#Indo-Pak: Is India actually ready for the war with Pakistan?
NP NEWS 24 ONLINE: TANUSHREE PODDAR: The sensitive relation between India-Pakistan is a known fact. The Pulwama chapter is yet another bullet hit the India-Pakistan relation hard, in fact, harder.
We all know, Pakistan is not an easy country to deal with. With a civilian government elected on democratic principles, Pakistan’s established army has brought stability ever since democracy.
Pakistan, for a long time has been accused by its neighbors, India and Afghanistan, and western nations like the United States, the United Kingdom of its involvement in terrorist activities in the region and beyond. Pakistan’s tribal region along its border with Afghanistan has been claimed to be a “haven for terrorists”
It may sound fascinating for the Indians if India crosses borders and attack terrorist groups or demand a war, But, is it that easy? First things first, this would violate the international laws and secondly India will have to be ready for a war with Pakistan.
Here comes the million-dollar question, Is India ready for the war?
According to International Institute of Strategic Studies suggest that in 2018, India allocates four trillion, that is 5800 crores, or 2.1 percent of its gross domestic product (GDP), to support its 14 lakhs active troops. Whereas, Pakistan spent 1.26 trillion, that is 1100 crores, about 3.6 percent of its GDP, on its 653,800 troops. Pakistan also received 10 crores in foreign military assistance.
India has a strong army of 12 lakhs personnel, supported by more than 3,565 battle tanks, 3,100 infantry fighting vehicles, 336 armored personnel carriers and 9,719 pieces of artillery. On the other hand, Pakistan’s army is smaller, with 560,000 troops backed by 2,496 tanks, 1,605 armored personnel carriers, and 4,472 artillery guns, including 375 self-propelled howitzers.
The report strongly believes, despite its larger army, the capability of India’s “conventional forces is limited by inadequate logistics, maintenance and shortages of ammunition and spare parts”
Now, the war is all about nuclear power. According to Centre for Strategic and International Studies reported that, both nations have airborne missiles capable of delivering nuclear weapons. India has nine types of operational missiles, including the Agni-3 with a range of 3,000 km (1,864 miles) to 5,000 km (3,106 miles). Whereby, Pakistan’s missile program, built with Chinese assistance, includes mobile short- and medium-range weapons that can reach any part of India.

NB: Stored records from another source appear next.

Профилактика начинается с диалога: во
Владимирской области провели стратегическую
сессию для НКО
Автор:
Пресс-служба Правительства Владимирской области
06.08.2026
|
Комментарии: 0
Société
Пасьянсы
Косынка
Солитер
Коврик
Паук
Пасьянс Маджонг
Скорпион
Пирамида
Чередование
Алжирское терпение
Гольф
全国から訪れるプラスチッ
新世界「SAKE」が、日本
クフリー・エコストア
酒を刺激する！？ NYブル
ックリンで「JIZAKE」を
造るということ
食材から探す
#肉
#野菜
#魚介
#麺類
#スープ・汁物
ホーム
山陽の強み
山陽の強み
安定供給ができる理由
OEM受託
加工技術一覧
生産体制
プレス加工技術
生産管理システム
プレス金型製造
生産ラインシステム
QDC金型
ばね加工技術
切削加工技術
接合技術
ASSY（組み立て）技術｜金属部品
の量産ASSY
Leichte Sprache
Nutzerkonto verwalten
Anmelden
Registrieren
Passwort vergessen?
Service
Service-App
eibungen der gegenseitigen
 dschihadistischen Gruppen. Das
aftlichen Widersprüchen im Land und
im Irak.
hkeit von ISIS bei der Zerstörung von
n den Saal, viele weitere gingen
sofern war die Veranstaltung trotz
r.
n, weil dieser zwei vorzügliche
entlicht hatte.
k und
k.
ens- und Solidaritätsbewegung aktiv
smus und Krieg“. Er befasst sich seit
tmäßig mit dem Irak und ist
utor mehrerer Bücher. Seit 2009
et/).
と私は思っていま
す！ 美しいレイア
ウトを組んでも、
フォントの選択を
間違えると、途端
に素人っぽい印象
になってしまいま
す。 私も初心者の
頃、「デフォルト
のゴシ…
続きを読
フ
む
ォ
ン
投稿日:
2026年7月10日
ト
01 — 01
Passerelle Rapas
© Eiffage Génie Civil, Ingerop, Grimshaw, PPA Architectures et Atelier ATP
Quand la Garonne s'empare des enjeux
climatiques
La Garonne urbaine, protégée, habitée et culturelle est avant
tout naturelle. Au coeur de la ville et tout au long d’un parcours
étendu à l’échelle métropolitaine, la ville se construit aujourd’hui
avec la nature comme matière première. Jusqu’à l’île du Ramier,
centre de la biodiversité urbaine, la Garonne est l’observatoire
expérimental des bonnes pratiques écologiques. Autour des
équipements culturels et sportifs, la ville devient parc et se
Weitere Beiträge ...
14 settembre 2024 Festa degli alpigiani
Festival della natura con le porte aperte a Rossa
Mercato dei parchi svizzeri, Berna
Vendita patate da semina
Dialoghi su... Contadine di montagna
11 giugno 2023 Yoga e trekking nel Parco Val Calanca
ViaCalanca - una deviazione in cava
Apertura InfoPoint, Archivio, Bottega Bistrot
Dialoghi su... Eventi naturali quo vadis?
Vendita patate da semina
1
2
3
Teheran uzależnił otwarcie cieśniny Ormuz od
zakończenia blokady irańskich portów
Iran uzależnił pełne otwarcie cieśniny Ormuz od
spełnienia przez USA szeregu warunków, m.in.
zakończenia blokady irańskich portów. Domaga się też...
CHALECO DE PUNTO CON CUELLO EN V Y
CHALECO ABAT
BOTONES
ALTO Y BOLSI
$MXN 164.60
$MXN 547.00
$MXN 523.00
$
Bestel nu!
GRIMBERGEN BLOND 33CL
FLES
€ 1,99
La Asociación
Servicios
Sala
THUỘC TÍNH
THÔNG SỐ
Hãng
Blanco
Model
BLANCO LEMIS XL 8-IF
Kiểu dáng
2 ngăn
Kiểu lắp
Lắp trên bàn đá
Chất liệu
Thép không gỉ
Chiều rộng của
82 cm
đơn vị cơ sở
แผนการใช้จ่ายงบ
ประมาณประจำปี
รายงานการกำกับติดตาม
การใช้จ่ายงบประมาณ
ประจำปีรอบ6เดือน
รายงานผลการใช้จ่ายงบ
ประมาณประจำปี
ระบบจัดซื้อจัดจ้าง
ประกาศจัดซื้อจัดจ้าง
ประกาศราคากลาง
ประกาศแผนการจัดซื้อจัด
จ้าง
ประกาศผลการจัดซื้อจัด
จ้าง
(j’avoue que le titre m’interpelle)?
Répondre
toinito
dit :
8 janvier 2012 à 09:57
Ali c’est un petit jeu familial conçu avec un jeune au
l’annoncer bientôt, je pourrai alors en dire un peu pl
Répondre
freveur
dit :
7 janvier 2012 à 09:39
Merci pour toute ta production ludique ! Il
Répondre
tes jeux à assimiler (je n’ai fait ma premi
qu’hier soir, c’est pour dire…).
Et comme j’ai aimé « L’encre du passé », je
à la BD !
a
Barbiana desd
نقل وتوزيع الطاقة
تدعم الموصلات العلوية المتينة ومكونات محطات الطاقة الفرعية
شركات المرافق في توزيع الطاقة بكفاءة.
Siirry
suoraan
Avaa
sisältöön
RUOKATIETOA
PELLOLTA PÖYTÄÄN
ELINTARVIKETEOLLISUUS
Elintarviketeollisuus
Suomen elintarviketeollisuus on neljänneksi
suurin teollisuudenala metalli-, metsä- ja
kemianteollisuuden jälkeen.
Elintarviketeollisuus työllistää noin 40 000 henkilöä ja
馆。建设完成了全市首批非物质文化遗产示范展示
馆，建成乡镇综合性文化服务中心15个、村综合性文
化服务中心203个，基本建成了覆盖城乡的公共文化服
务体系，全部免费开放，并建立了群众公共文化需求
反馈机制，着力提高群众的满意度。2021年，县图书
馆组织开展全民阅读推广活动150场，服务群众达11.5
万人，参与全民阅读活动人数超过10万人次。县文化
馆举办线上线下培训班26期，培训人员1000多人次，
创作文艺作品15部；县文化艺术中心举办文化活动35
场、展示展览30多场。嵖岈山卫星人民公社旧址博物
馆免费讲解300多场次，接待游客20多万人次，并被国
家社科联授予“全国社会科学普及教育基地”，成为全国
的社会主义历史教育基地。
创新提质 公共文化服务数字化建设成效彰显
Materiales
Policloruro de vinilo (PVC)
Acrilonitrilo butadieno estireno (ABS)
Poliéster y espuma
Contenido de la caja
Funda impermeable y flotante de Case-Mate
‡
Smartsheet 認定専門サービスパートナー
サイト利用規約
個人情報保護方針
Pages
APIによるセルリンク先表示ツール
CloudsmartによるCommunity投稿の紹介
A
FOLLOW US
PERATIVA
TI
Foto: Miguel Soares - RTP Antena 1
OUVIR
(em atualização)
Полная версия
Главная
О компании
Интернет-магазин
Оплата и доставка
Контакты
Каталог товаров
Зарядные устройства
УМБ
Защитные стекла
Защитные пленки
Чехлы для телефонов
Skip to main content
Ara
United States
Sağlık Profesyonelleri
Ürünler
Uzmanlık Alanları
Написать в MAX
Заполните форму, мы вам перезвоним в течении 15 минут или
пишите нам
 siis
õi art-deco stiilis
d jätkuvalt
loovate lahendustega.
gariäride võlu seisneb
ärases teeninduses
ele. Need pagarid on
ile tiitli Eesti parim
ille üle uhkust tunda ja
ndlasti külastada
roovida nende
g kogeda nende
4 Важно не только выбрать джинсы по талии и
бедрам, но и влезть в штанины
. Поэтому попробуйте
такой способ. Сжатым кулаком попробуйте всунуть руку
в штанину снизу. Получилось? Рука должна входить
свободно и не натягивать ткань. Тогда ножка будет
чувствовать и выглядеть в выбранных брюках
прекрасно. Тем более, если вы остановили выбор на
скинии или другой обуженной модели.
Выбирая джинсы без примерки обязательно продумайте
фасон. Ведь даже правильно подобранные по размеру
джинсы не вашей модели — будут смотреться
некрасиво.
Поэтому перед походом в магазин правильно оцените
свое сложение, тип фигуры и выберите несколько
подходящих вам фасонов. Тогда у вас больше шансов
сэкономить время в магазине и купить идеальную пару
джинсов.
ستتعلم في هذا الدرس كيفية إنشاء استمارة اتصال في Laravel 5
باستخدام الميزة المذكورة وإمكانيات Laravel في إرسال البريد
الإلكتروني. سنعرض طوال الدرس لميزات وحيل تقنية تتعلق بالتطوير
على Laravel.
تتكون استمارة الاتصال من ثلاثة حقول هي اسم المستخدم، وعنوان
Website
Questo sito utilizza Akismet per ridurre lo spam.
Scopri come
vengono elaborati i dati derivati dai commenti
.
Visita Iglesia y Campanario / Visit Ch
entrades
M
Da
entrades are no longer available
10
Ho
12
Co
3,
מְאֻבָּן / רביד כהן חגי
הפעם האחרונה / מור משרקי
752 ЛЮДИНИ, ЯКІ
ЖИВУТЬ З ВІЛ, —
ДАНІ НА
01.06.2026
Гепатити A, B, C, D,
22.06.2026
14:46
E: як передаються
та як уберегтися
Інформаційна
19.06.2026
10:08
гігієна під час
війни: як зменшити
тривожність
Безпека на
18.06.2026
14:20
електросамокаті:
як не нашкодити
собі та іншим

With 127,200 personnel and 814 combat aircraft, India’s air force is substantially larger, but there are concerns about its fighter jet fleet. India’s defense plans require 42 squadrons of jets, about 750 aircraft, to defend against a two-pronged attack from China and Pakistan. With older Russian jets like the MiG-21, first used in the 1960s, retiring soon, India could have 22 squadrons by 2032. Pakistan has 425 combat aircraft, including the Chinese-origin F-7PG and American F-16 Fighting Falcon jets. It also has seven airborne early warning and control aircraft.
It is believed that Pakistani air force is modernizing its inventory while improving its precision-strike and intelligence, surveillance, and reconnaissance capabilities.
India’s navy consists of one aircraft carrier, 16 submarines, 14 destroyers, 13 frigates, 106 patrol and coastal combat vessels, and 75 combat capable aircraft. It has 67,700 personnel, including marines and naval aviation staff.
With significantly smaller coastline, Pakistan, has 9 frigates, 8 submarines, 17 patrol and coastal vessels, and 8 combat capable aircraft.
However, having a war is tricky and cannot be done in a hurry and certainly not while Indian blood is boiling. This time the strike has not only to be surgical but it has to be keyhole operation, specific, subtle and effective.